Oyungezer is a Turkish video game magazine.

History 

Oyungezer was launched by the former editors of the Turkish edition of LeveL. The editors, after spending a month in recluse, announced the launch of the Oyungezer website and subsequently the forums. Issue #1 was released in November 2007 and sold roughly 7,000 copies, which is a record for a first time issue of a gaming magazine.

Sections 

Oyungezer has five distinctive sections separated by content.
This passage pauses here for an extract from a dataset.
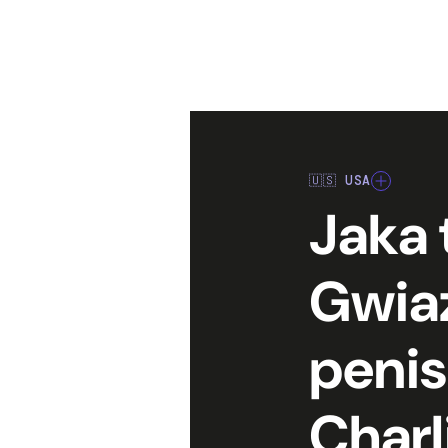
🇺🇸 USA
Jaka 
Gwiaz
penis
Charl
The first section immediately following the index is the preview section, entitled 360 drc (360 degrees), edited by Furkan Faruk Akıncı. The review section, which was previously divided into three sections: Console, PC and Online (until the October issue where it was blended into a single entity, with Online retaining its autonomy in the form of the log-in section) focuses on the major new releases of the month. Following the review section, a strategy guide edited (and most of the time, prepared) by the Güven brothers picks a game from that month and offers tips and information. The Ekran Dışı (Out of the Screen) segment follows. Unique to gaming magazines worldwide, this part, edited by Damla Pınar Gök, reviews non-gaming entertainment products released recently. Featuring mostly book, album and movie reviews, this segment is also the host of reader mail-ins, editor columns, and famed editor Göktuğ Yüksel's personal N.E.M. page. Ekran Dışı is followed by Organize Sanayi (Organized Industry) and Pixel which focus on hardware and retro gaming respectively.

Special issues 

 Xbox 360 OGZ Special (2012)

 League of Legends OGZ Special (2014) (Sold separately)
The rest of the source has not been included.